Simgeleştirme: Bu mekanizmada beden bölgeleri ve işlevleri, aile üyeleri, doğum, ölüm gibi çeşitli nesneler ve kavramlar rüya içeriğinde doğrudan değil, bazı simgelerle dolaylı olarak anlatım bulurlar. Örneğin, para dışkıyı, pencereler kadın cinsel organını simgeleyebilir.

Simgeleştirme, gerek insanlığın ve gerekse bireyin evrimi açısından, zihin gelişiminin ilk basamaklarına bir gerilemeyi içerir. Bir başka deyişle, simgeler, çocukluğun ilk dönemlerinde ya da ilkel topluluklar tarafından kullanılan anlatım biçimleridir.

Simgeleştirilen düşüncelere, genellikle kabul edilmesi güç nitelikte duygular ya da çatışmalar eşlik eder. Bu nedenle Freud, simgeleştirmenin amacının, rüyanın gerçek içeriğinin rüyayı gören kişiden gizli tutarak, onun tedirgin olmasını engellemek olduğuna inanmıştı. Simgeler kabul edilmeyecek nitelikteki duyguları maskelerken, bu duyguların kısmen olsun boşaltılmasına ve doyum sağlanmasına da imkan sağlar.

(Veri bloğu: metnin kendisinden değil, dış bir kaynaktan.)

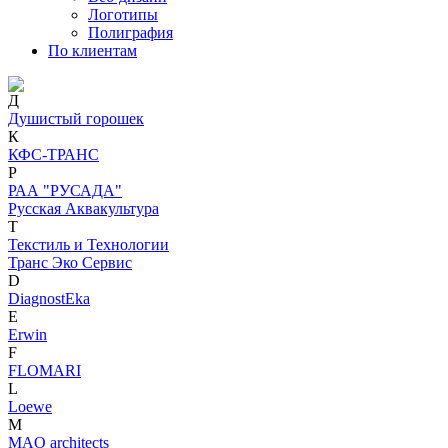
Логотипы
Полиграфия
По клиентам
Д
Душистый горошек
К
КФС-ТРАНС
Р
РАА "РУСАДА"
Русская Аквакультура
Т
Текстиль и Технологии
Транс Эко Сервис
D
DiagnostEka
E
Erwin
F
FLOMARI
L
Loewe
M
MAO architects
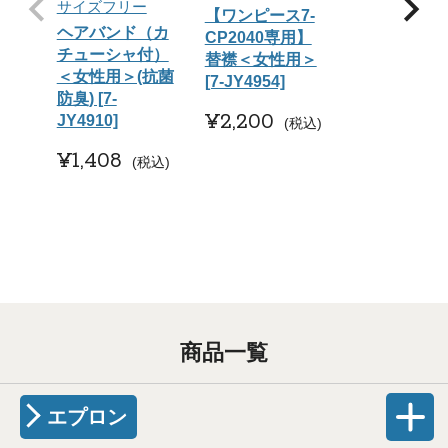
サイズフリー
【ワンピース7-
ヘアバンド（カ
CP2040専用】
チューシャ付）
替襟＜女性用＞
＜女性用＞(抗菌
[7-JY4954]
防臭) [7-
¥
2,200
JY4910]
税込
¥
1,408
税込
商品一覧
エプロン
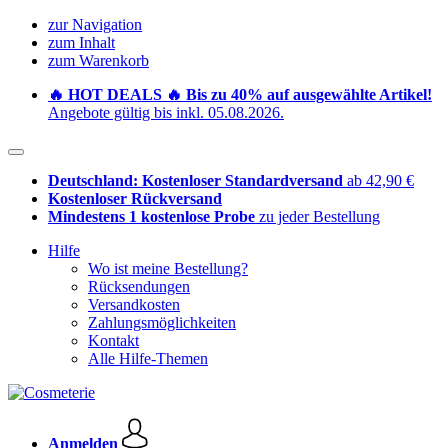
zur Navigation
zum Inhalt
zum Warenkorb
🔥 HOT DEALS 🔥 Bis zu 40% auf ausgewählte Artikel!
Angebote gültig bis inkl. 05.08.2026.
Deutschland: Kostenloser Standardversand
ab 42,90 €
Kostenloser Rückversand
Mindestens 1 kostenlose Probe
zu jeder Bestellung
Hilfe
Wo ist meine Bestellung?
Rücksendungen
Versandkosten
Zahlungsmöglichkeiten
Kontakt
Alle Hilfe-Themen
Anmelden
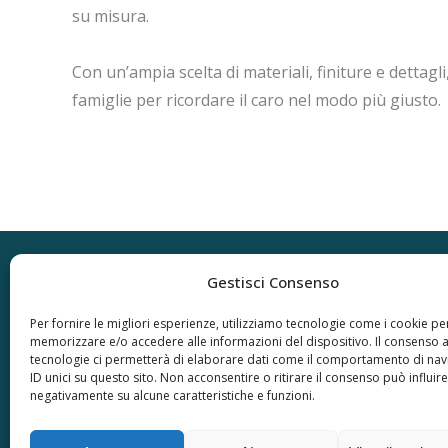
su misura.
Con un’ampia scelta di materiali, finiture e dettagl
famiglie per ricordare il caro nel modo più giusto.
Gestisci Consenso
Per fornire le migliori esperienze, utilizziamo tecnologie come i cookie pe
memorizzare e/o accedere alle informazioni del dispositivo. Il consenso 
tecnologie ci permetterà di elaborare dati come il comportamento di nav
ID unici su questo sito. Non acconsentire o ritirare il consenso può influire
negativamente su alcune caratteristiche e funzioni.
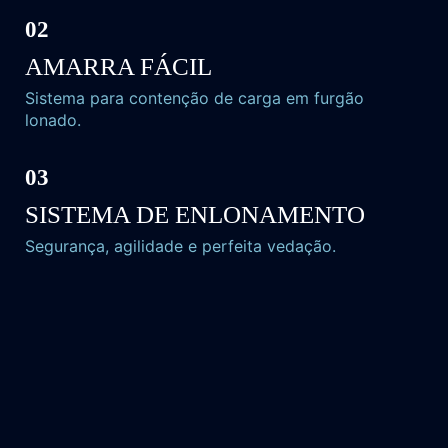
02
AMARRA
FÁCIL
Sistema para contenção de carga em furgão
lonado.
03
SISTEMA DE
ENLONAMENTO
Segurança, agilidade e perfeita vedação.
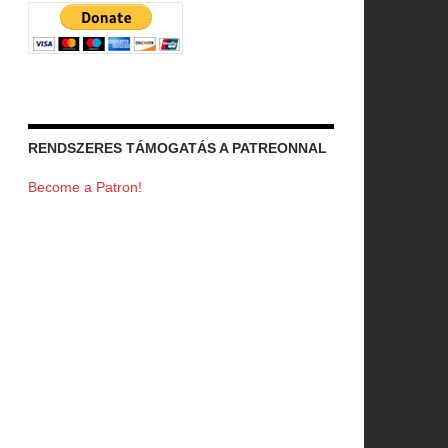
RENDSZERES TÁMOGATÁS A PATREONNAL
Become a Patron!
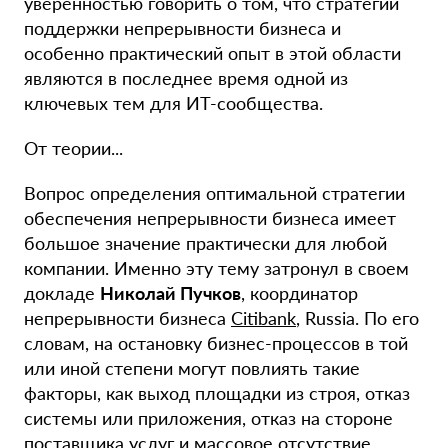
уверенностью говорить о том, что стратегии
поддержки непрерывности бизнеса и
особенно практический опыт в этой области
являются в последнее время одной из
ключевых тем для ИТ-сообщества.
От теории...
Вопрос определения оптимальной стратегии
обеспечения непрерывности бизнеса имеет
большое значение практически для любой
компании. Именно эту тему затронул в своем
докладе
Николай Пучков
, координатор
непрерывности бизнеса
Citibank
, Russia. По его
словам, на остановку бизнес-процессов в той
или иной степени могут повлиять такие
факторы, как выход площадки из строя, отказ
системы или приложения, отказ на стороне
поставщика услуг и массовое отсутствие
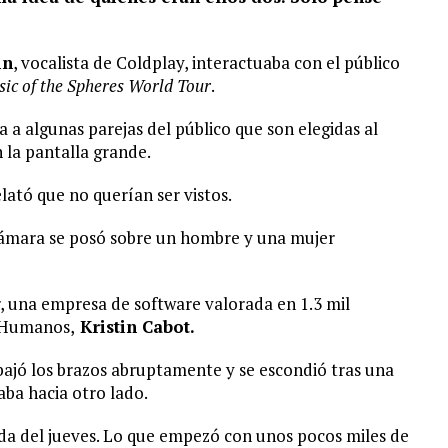
in
, vocalista de Coldplay, interactuaba con el público
ic of the Spheres World Tour
.
 a algunas parejas del público que son elegidas al
 la pantalla grande.
elató que no querían ser vistos.
 cámara se posó sobre un hombre y una mujer
 una empresa de software valorada en 1.3 mil
s Humanos,
Kristin Cabot.
bajó los brazos abruptamente y se escondió tras una
aba hacia otro lado.
da del jueves. Lo que empezó con unos pocos miles de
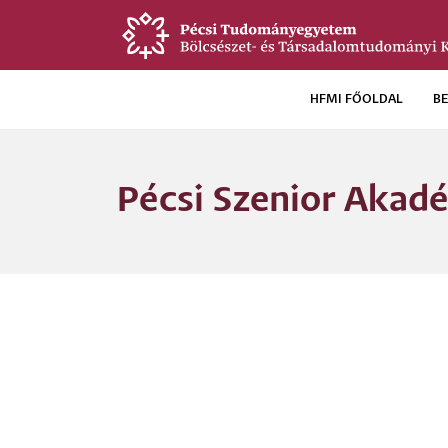
Ugrás
a
tartalomra
HFMI FŐOLDAL
B
Új
HFMI
Pécsi Szenior Akad
menü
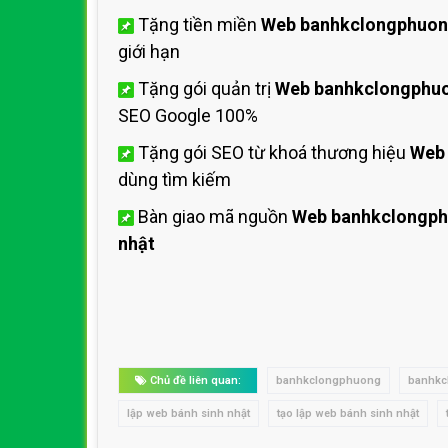
Tặng tiền miền
Web banhkclongphuo
giới hạn
Tặng gói quản trị
Web banhkclongphu
SEO Google 100%
Tặng gói SEO từ khoá thương hiệu
Web
dùng tìm kiếm
Bàn giao mã nguồn
Web banhkclongp
nhật
Chủ đề liên quan:
banhkclongphuong
banhkc
lập web bánh sinh nhật
tạo lập web bánh sinh nhật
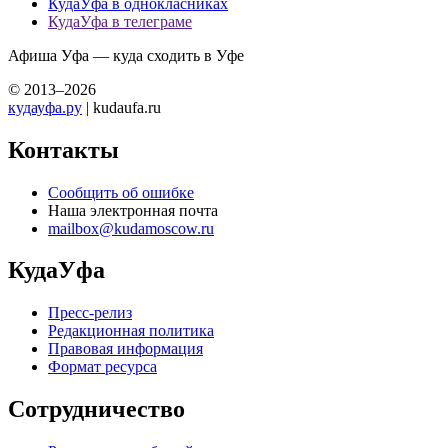
КудаУфа в однокласниках
КудаУфа в телеграме
Афиша Уфа — куда сходить в Уфе
© 2013–2026
кудауфа.ру
| kudaufa.ru
Контакты
Сообщить об ошибке
Наша электронная почта
mailbox@kudamoscow.ru
КудаУфа
Пресс-релиз
Редакционная политика
Правовая информация
Формат ресурса
Сотрудничество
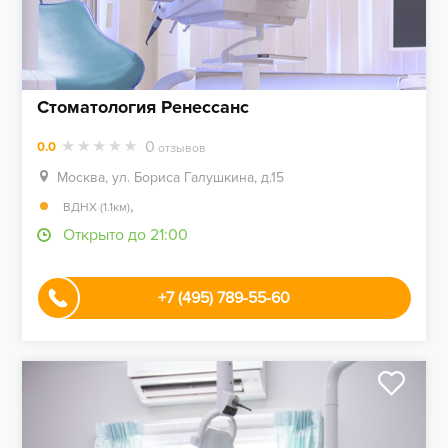
Стоматология Ренессанс
0
0.0
отзывов
Москва, ул. Бориса Галушкина, д.15
,
ВДНХ (1.1км)
Открыто до 21:00
+7 (495) 789-55-60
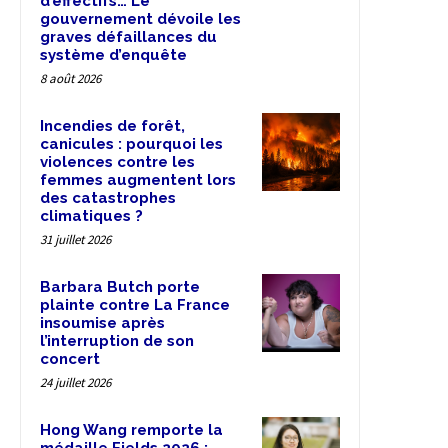
d’effectifs… Le
gouvernement dévoile les
graves défaillances du
système d’enquête
8 août 2026
Incendies de forêt,
canicules : pourquoi les
violences contre les
femmes augmentent lors
des catastrophes
climatiques ?
31 juillet 2026
Barbara Butch porte
plainte contre La France
insoumise après
l’interruption de son
concert
24 juillet 2026
Hong Wang remporte la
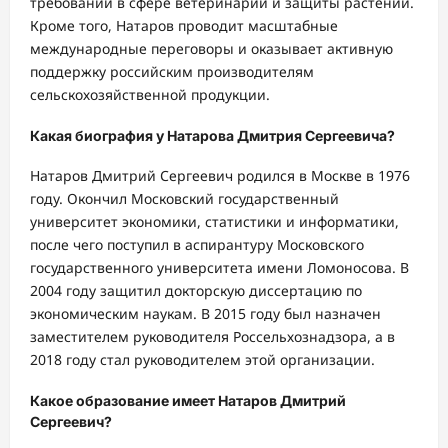
требований в сфере ветеринарии и защиты растений.
Кроме того, Натаров проводит масштабные
международные переговоры и оказывает активную
поддержку российским производителям
сельскохозяйственной продукции.
Какая биография у Натарова Дмитрия Сергеевича?
Натаров Дмитрий Сергеевич родился в Москве в 1976
году. Окончил Московский государственный
университет экономики, статистики и информатики,
после чего поступил в аспирантуру Московского
государственного университета имени Ломоносова. В
2004 году защитил докторскую диссертацию по
экономическим наукам. В 2015 году был назначен
заместителем руководителя Россельхознадзора, а в
2018 году стал руководителем этой организации.
Какое образование имеет Натаров Дмитрий
Сергеевич?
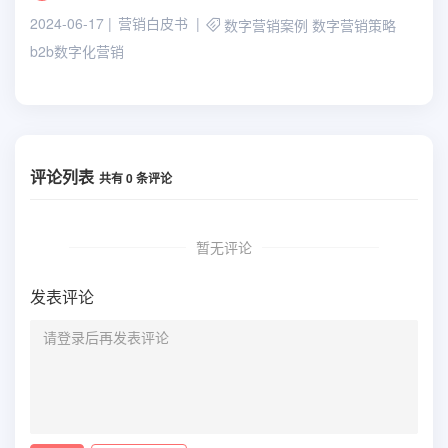
2024-06-17
营销白皮书
数字营销案例
数字营销策略
b2b数字化营销
评论列表
共有
0
条评论
暂无评论
发表评论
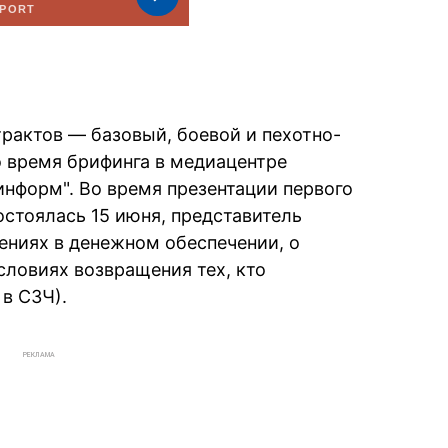
рактов — базовый, боевой и пехотно-
 время брифинга в медиацентре
информ". Во время презентации первого
остоялась 15 июня, представитель
ниях в денежном обеспечении, о
словиях возвращения тех, кто
в СЗЧ).
РЕКЛАМА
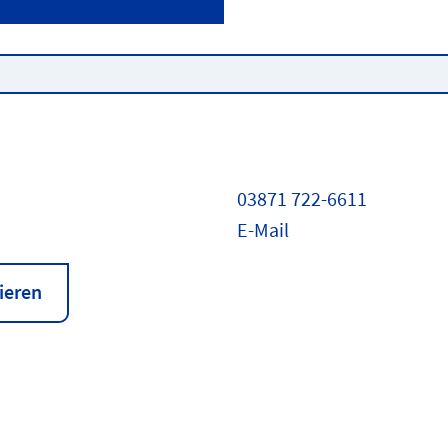
03871 722-6611
E-Mail
ieren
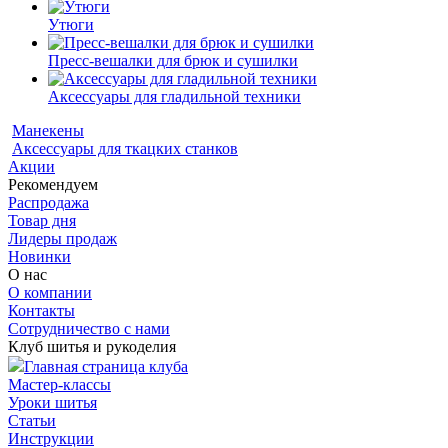
Утюги
Пресс-вешалки для брюк и сушилки
Аксессуары для гладильной техники
Манекены
Аксессуары для ткацких станков
Акции
Рекомендуем
Распродажа
Товар дня
Лидеры продаж
Новинки
О нас
О компании
Контакты
Сотрудничество с нами
Клуб шитья и рукоделия
Главная страница клуба
Мастер-классы
Уроки шитья
Статьи
Инструкции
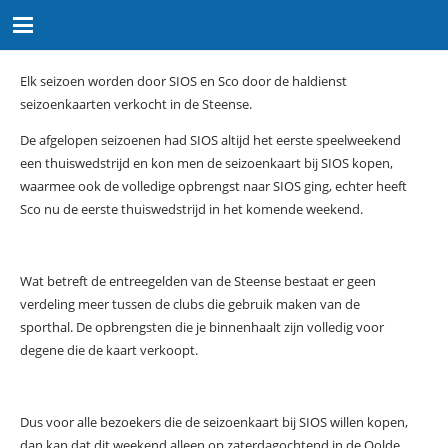
Elk seizoen worden door SIOS en Sco door de haldienst
seizoenkaarten verkocht in de Steense.
De afgelopen seizoenen had SIOS altijd het eerste speelweekend
een thuiswedstrijd en kon men de seizoenkaart bij SIOS kopen,
waarmee ook de volledige opbrengst naar SIOS ging, echter heeft
Sco nu de eerste thuiswedstrijd in het komende weekend.
Wat betreft de entreegelden van de Steense bestaat er geen
verdeling meer tussen de clubs die gebruik maken van de
sporthal. De opbrengsten die je binnenhaalt zijn volledig voor
degene die de kaart verkoopt.
Dus voor alle bezoekers die de seizoenkaart bij SIOS willen kopen,
dan kan dat dit weekend alleen op zaterdagochtend in de Oolde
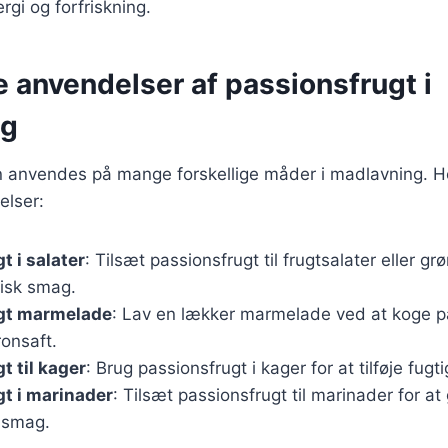
ergi og forfriskning.
e anvendelser af passionsfrugt i
ng
n anvendes på mange forskellige måder i madlavning. He
lser:
t i salater
: Tilsæt passionsfrugt til frugtsalater eller gr
tisk smag.
gt marmelade
: Lav en lækker marmelade ved at koge 
ronsaft.
t til kager
: Brug passionsfrugt i kager for at tilføje fu
t i marinader
: Tilsæt passionsfrugt til marinader for at
g smag.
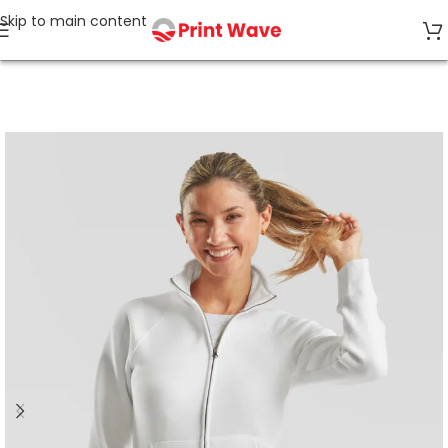
Skip to main content
Accueil
Sweats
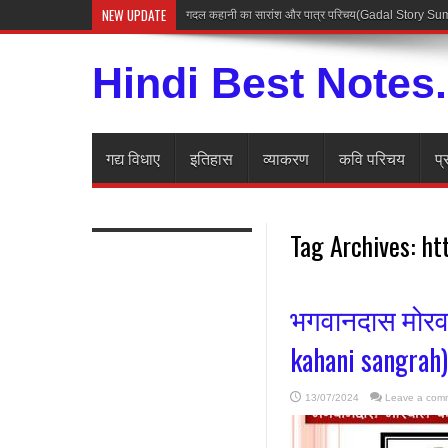
NEW UPDATE
अज्
Hindi Best Notes
गद्य विधाए
इतिहास
व्याकरण
कवि परिचय
प्
Tag Archives:
ht
भगवानदास मोरव
kahani sangrah)
13/07/2024
Leave a com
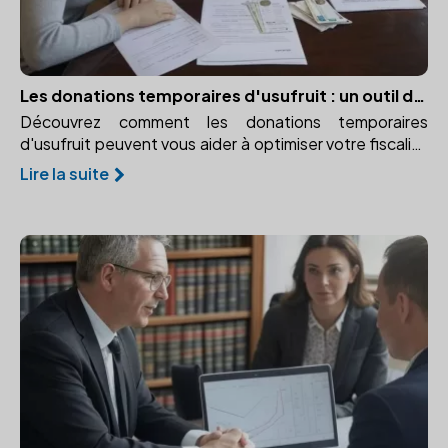
Les donations temporaires d'usufruit : un outil d'optimisation fiscale
Découvrez comment les donations temporaires
d'usufruit peuvent vous aider à optimiser votre fiscalité
et favoriser un proche temporairement.
Lire la suite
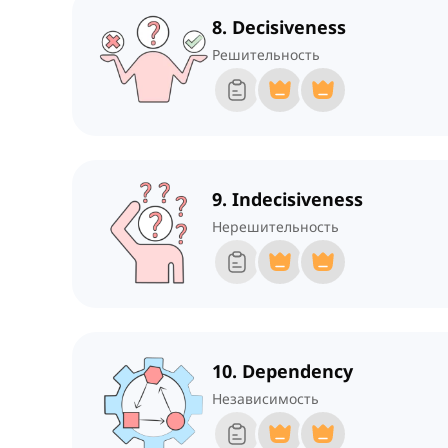
8. Decisiveness
Решительность
9. Indecisiveness
Нерешительность
10. Dependency
Независимость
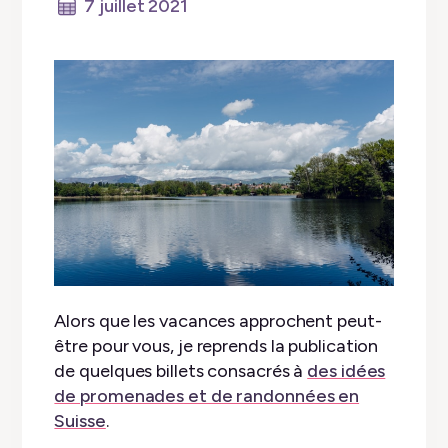
7 juillet 2021
Alors que les vacances approchent peut-
être pour vous, je reprends la publication
de quelques billets consacrés à
des idées
de promenades et de randonnées en
Suisse
.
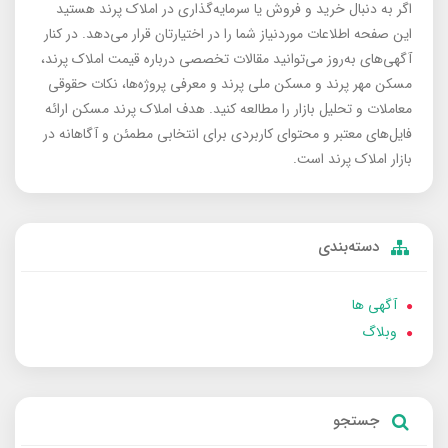
اگر به دنبال خرید و فروش یا سرمایه‌گذاری در املاک پرند هستید
این صفحه اطلاعات موردنیاز شما را در اختیارتان قرار می‌دهد. در کنار
آگهی‌های به‌روز می‌توانید مقالات تخصصی درباره قیمت املاک پرند،
مسکن مهر پرند و مسکن ملی پرند و معرفی پروژه‌ها، نکات حقوقی
معاملات و تحلیل بازار را مطالعه کنید. هدف املاک پرند مسکن ارائه
فایل‌های معتبر و محتوای کاربردی برای انتخابی مطمئن و آگاهانه در
بازار املاک پرند است.
دسته‌بندی
آگهی ها
وبلاگ
جستجو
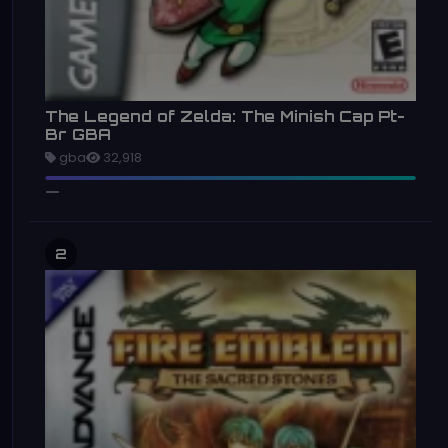
The Legend of Zelda: The Minish Cap Pt-
Br GBA
gba
32,918
2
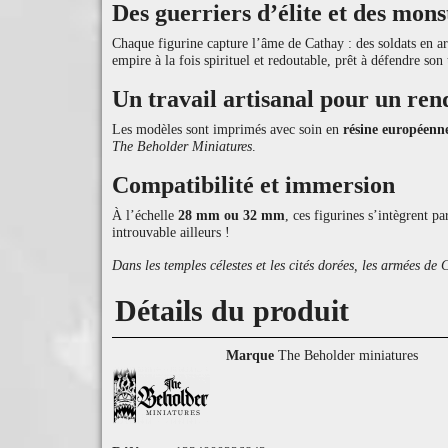
Des guerriers d’élite et des mons
Chaque figurine capture l’âme de Cathay : des soldats en a
empire à la fois spirituel et redoutable, prêt à défendre son 
Un travail artisanal pour un ren
Les modèles sont imprimés avec soin en
résine européen
The Beholder Miniatures
.
Compatibilité et immersion
À l’échelle
28 mm ou 32 mm
, ces figurines s’intègrent p
introuvable ailleurs !
Dans les temples célestes et les cités dorées, les armées de
Détails du produit
Marque
The Beholder miniatures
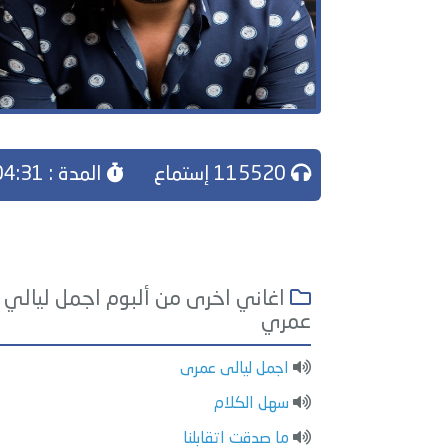
115520 إستماع
المدة : 04:31
اغاني اخرى من ألبوم اجمل ليالي
عمري
اجمل ليالى عمرى
سهل الكلام
ما صدقت اتقابلنا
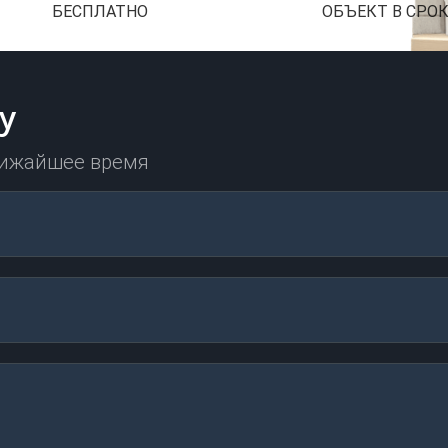
БЕСПЛАТНО
ОБЪЕКТ В СРО
у
лижайшее время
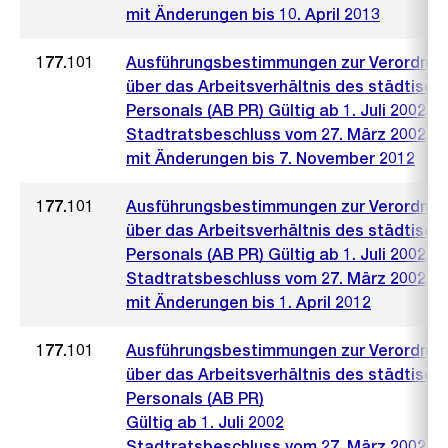
mit Änderungen bis 10. April 2013
177.101
Ausführungsbestimmungen zur Verordnu
über das Arbeitsverhältnis des städtisch
Personals (AB PR) Gültig ab 1. Juli 2002
Stadtratsbeschluss vom 27. März 2002 (4
mit Änderungen bis 7. November 2012
177.101
Ausführungsbestimmungen zur Verordnu
über das Arbeitsverhältnis des städtisch
Personals (AB PR) Gültig ab 1. Juli 2002
Stadtratsbeschluss vom 27. März 2002
mit Änderungen bis 1. April 2012
177.101
Ausführungsbestimmungen zur Verordnu
über das Arbeitsverhältnis des städtisch
Personals (AB PR)
Gültig ab 1. Juli 2002
Stadtratsbeschluss vom 27. März 2002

Yön Değiştirme: Bu mekanizmayla, ruhsal enerji, rüyanın gizil içeriğinden görünür içeriğine, yani simgelere aktarılır. Simgeler oldukça zararsız görünümlü olduklarında, rüyadaki sansür mekanizmasından etkilenmezler. Böylece, gizil içeriğe ait ruhsal enerji de sansür sınırını geçmekte güçlük çekmez. Ne var ki, enerjinin bir nesneden diğerine aktarılmasına karşın, bilinçdışındaki dürtünün amacı değişmez. Örneğin, rüya gören kişi, annesinin yerine tanımadığı bir kadının imgesini görebilir. Dolayısıyla, anneye ilişkin ruhsal enerji bu yabancı kadın simgesine aktarılır. Ancak, rüyayı sürdüren güç yine de anneden kaynaklanır.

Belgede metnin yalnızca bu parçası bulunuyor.